Osaka quotes Travis Rieder, a “bioethicist” at Johns Hopkins University who wrote his own 2017 piece about how environmentally irresponsible it is to have children. Rieder wrote “Having a child imposes high emissions on the world, while the parents get the benefit. So like with any high-cost luxury, we should limit our indulgence.”
Rieder, of course, has a child. He didn’t decide not to have any children but simply to “limit” his “indulgence” as if kids are a naughty chocolate bar before dinner.
Osaka quotes Rieder as saying “’You have a good moral reason to be part of the solution, not part of the problem — even when your part is infinitesimally small.’”
Setting aside whether there is any evidence of this “solution” actually working, and as Osaka points out that evidence is very, very slim, is Rieder or any other anti-children environmentalist doing other “infinitesimally small” measures to save our planet?
Does he vacation?

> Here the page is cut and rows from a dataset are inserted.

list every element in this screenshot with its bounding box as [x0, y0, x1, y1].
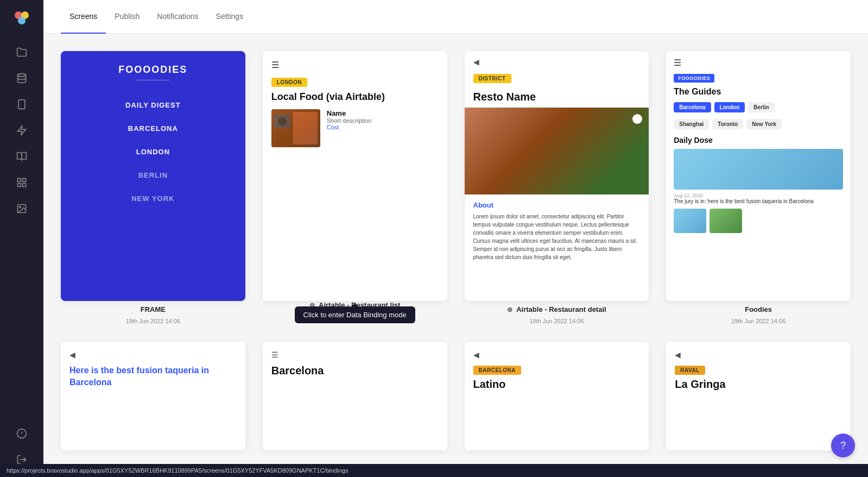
folder-icon[interactable] — [11, 41, 33, 63]
hamburger-icon: ☰ — [271, 60, 279, 70]
bottom2-hamburger: ☰ — [271, 348, 439, 365]
frame-brand: FOOOODIES — [118, 64, 187, 76]
svg-rect-19 — [293, 112, 318, 145]
help-button[interactable]: ? — [831, 434, 855, 457]
daily-date: Aug 12, 2020 — [674, 193, 843, 198]
detail-radio-button — [632, 114, 642, 124]
data-binding-tooltip: Click to enter Data Binding mode — [295, 306, 415, 323]
frame-menu-daily: DAILY DIGEST — [69, 93, 237, 117]
screens-grid: FOOOODIES DAILY DIGEST BARCELONA LONDON … — [43, 34, 868, 477]
phone-icon[interactable] — [11, 93, 33, 115]
foodies-title: The Guides — [674, 87, 843, 97]
city-btn-london[interactable]: London — [714, 102, 745, 112]
screen-card-bottom-4: ◀ RAVAL La Gringa — [666, 342, 851, 450]
screen-preview-foodies[interactable]: ☰ FOOOODIES The Guides Barcelona London … — [666, 51, 851, 301]
bottom4-back: ◀ — [675, 348, 842, 365]
svg-rect-9 — [23, 184, 26, 187]
city-buttons-row1: Barcelona London Berlin — [674, 102, 843, 112]
restaurant-info: Name Short description Cost — [327, 109, 372, 147]
foodies-date: 19th Jun 2022 14:06 — [731, 318, 785, 324]
city-btn-shanghai[interactable]: Shanghai — [674, 119, 709, 129]
info-icon[interactable] — [11, 423, 33, 444]
svg-rect-10 — [18, 184, 21, 187]
image-icon[interactable] — [11, 198, 33, 219]
screen-preview-bottom-1[interactable]: ◀ Here is the best fusion taqueria in Ba… — [61, 342, 245, 450]
screen-preview-list[interactable]: ☰ LONDON Local Food (via Airtable) — [263, 51, 447, 301]
foodies-brand-badge: FOOOODIES — [674, 74, 714, 83]
database-icon[interactable] — [11, 67, 33, 89]
main-area: Screens Publish Notifications Settings F… — [43, 0, 868, 477]
daily-thumb-2 — [709, 209, 742, 233]
screen-card-list: ☰ LONDON Local Food (via Airtable) — [263, 51, 447, 324]
daily-text: The jury is in: here is the best fusion … — [674, 198, 843, 204]
foodies-hamburger: ☰ — [674, 58, 681, 68]
lightning-icon[interactable] — [11, 120, 33, 141]
restaurant-cost: Cost — [327, 124, 372, 130]
restaurant-name: Name — [327, 109, 372, 117]
help-icon: ? — [840, 440, 846, 451]
detail-date: 19th Jun 2022 14:06 — [529, 318, 584, 324]
tab-settings[interactable]: Settings — [207, 0, 252, 34]
list-screen-title: Local Food (via Airtable) — [271, 91, 439, 103]
screen-preview-bottom-2[interactable]: ☰ Barcelona — [263, 342, 447, 450]
app-logo — [10, 7, 34, 30]
daily-dose-title: Daily Dose — [674, 136, 843, 145]
detail-about-section: About Lorem ipsum dolor sit amet, consec… — [465, 194, 649, 268]
restaurant-desc: Short description — [327, 117, 372, 124]
svg-marker-6 — [18, 126, 26, 135]
screen-preview-bottom-4[interactable]: ◀ RAVAL La Gringa — [666, 342, 851, 450]
tab-publish[interactable]: Publish — [106, 0, 148, 34]
screen-card-bottom-3: ◀ BARCELONA Latino — [465, 342, 649, 450]
frame-menu-newyork: NEW YORK — [69, 187, 237, 210]
bottom3-back: ◀ — [473, 348, 641, 365]
list-header: ☰ — [271, 60, 439, 70]
top-navigation: Screens Publish Notifications Settings — [43, 0, 868, 34]
frame-title-label: FRAME — [141, 305, 166, 313]
bottom1-back: ◀ — [69, 348, 237, 365]
tab-notifications[interactable]: Notifications — [148, 0, 207, 34]
frame-date: 19th Jun 2022 14:06 — [126, 318, 180, 324]
screen-card-bottom-2: ☰ Barcelona — [263, 342, 447, 450]
svg-point-12 — [20, 206, 21, 208]
frame-menu-berlin: BERLIN — [69, 164, 237, 187]
city-btn-barcelona[interactable]: Barcelona — [674, 102, 711, 112]
screen-card-detail: ◀ DISTRICT Resto Name About Lorem ipsum … — [465, 51, 649, 324]
svg-point-20 — [278, 117, 287, 125]
detail-restaurant-name: Resto Name — [465, 91, 649, 108]
city-btn-toronto[interactable]: Toronto — [712, 119, 743, 129]
bottom3-title: Latino — [473, 378, 641, 391]
list-card-wrapper: ☰ LONDON Local Food (via Airtable) — [263, 51, 447, 316]
detail-restaurant-image — [465, 108, 649, 194]
svg-point-3 — [18, 74, 26, 77]
restaurant-row: Name Short description Cost — [271, 109, 439, 147]
daily-thumb-1 — [674, 209, 706, 233]
screen-preview-detail[interactable]: ◀ DISTRICT Resto Name About Lorem ipsum … — [465, 51, 649, 301]
screen-preview-bottom-3[interactable]: ◀ BARCELONA Latino — [465, 342, 649, 450]
bottom4-badge: RAVAL — [675, 366, 705, 375]
bottom3-badge: BARCELONA — [473, 366, 521, 375]
restaurant-image — [271, 109, 320, 147]
layout-icon[interactable] — [11, 172, 33, 193]
svg-rect-7 — [18, 179, 21, 182]
district-badge: DISTRICT — [473, 74, 511, 83]
status-url: https://projects.bravostudio.app/apps/01… — [7, 467, 348, 474]
frame-divider — [137, 80, 169, 80]
foodies-title-label: Foodies — [745, 305, 772, 313]
city-btn-newyork[interactable]: New York — [746, 119, 782, 129]
frame-menu-barcelona: BARCELONA — [69, 117, 237, 140]
sidebar — [0, 0, 43, 477]
book-icon[interactable] — [11, 146, 33, 167]
city-btn-berlin[interactable]: Berlin — [748, 102, 774, 112]
detail-title-label: ⊜ Airtable - Restaurant detail — [507, 305, 606, 313]
status-bar: https://projects.bravostudio.app/apps/01… — [0, 464, 868, 477]
daily-thumbnails — [674, 209, 843, 233]
detail-header: ◀ — [465, 51, 649, 73]
daily-dose-image — [674, 149, 843, 190]
london-badge: LONDON — [271, 78, 307, 87]
svg-rect-8 — [23, 179, 26, 182]
city-buttons-row2: Shanghai Toronto New York — [674, 119, 843, 129]
tab-screens[interactable]: Screens — [61, 0, 106, 34]
screen-preview-frame[interactable]: FOOOODIES DAILY DIGEST BARCELONA LONDON … — [61, 51, 245, 301]
svg-point-2 — [18, 17, 26, 24]
bottom1-title: Here is the best fusion taqueria in Barc… — [69, 365, 237, 389]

Ride in a car? Ride on a plane? Heat or cool his home? Why do we simply accept the idea of fewer children, in a country already suffering with a declining birth rate, instead of limiting the excesses of all the bioethicists first.
Overall this line of thinking continues to be an attack on the idea of children and family. It’s part and parcel of the environmental movement that we need to absolutely uproot all the ideas that have held civilization together so far.
Just as the “Green New Deal” requires re-outfitting every single building in the country to fit a new environmental model with, again, slim evidence it will do any good at all, so too does this idea of limiting future children “for the planet” really just mean a rearrangement of the family.
So many of the climate predictions have turned out to be wrong. That’s why most new predictions are couched in the appropriate “could” and “may” language. Writes Osaka “The irony is that even as the footprint of a child born in the developed world is decreasing, the impacts of climate change that child will experience are increasing – and in some cases much faster than scientists had expected. All across the world are already facing days filled with choking wildfire smoke, catastrophic floods, and dangerous heat waves. A child born today will likely still be alive in 2100, at which point warming could have doubled.”
Sure, it could have doubled. It also absolutely could not. The idea that humans are breeding themselves off a cliff relies on so much possibility and very little actuality. So have the children, have several, and don’t let the people who have been wrong about so much scare you out of it.